O’Connor at Glastonbury in 1991. Martyn Goodacre/Getty

Sinéad O’Connor was the ultimate nonconformist, says Suzanne Moore on Substack. When she was 21, and her manager ordered her to “wear make-up and dress in a more feminine way” to promote her first album, she went home and shaved her hair off. She fell pregnant the same year, and ignored record company bigwigs who “tried their damnedest” to get her to have an abortion. With a “hit album and a tiny baby”, she was invited to perform at the 1989 Grammys. She came on stage in ripped jeans, a black halter-neck and Dr Martens, with her son’s babygrow tied around her waist. “A middle finger to her record company, if ever there was one.”

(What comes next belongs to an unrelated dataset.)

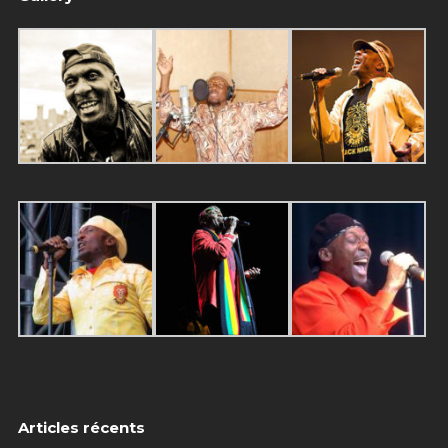
Articles récents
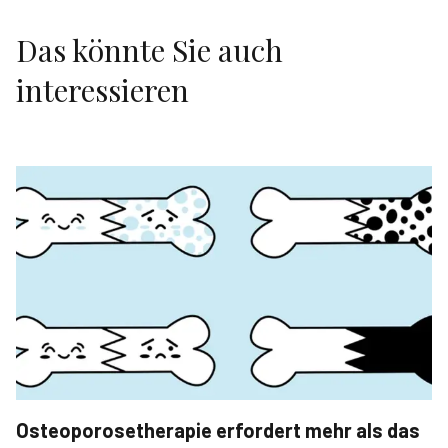
Das könnte Sie auch
interessieren
Osteoporosetherapie erfordert mehr als das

In 1992, she “effectively nuked her career” by performing a track about child abuse in the Catholic Church, before tearing up a picture of Pope John Paul II. “The Washington Times called her ‘the pure face of hatred’; Joe Pesci said he wanted to give her a smack; Madonna took the piss out of her.” O’Connor continued aggravating the public and stars alike, in particular by refusing to have The Star-Spangled Banner played before her concerts, as per tradition. Frank Sinatra weighed in, saying he wished he could meet her so “he could kick her ass”. She later joked that her father in Dublin wouldn’t be best pleased if she had been forced “to beat the crap out of Ol’ Blue Eyes”.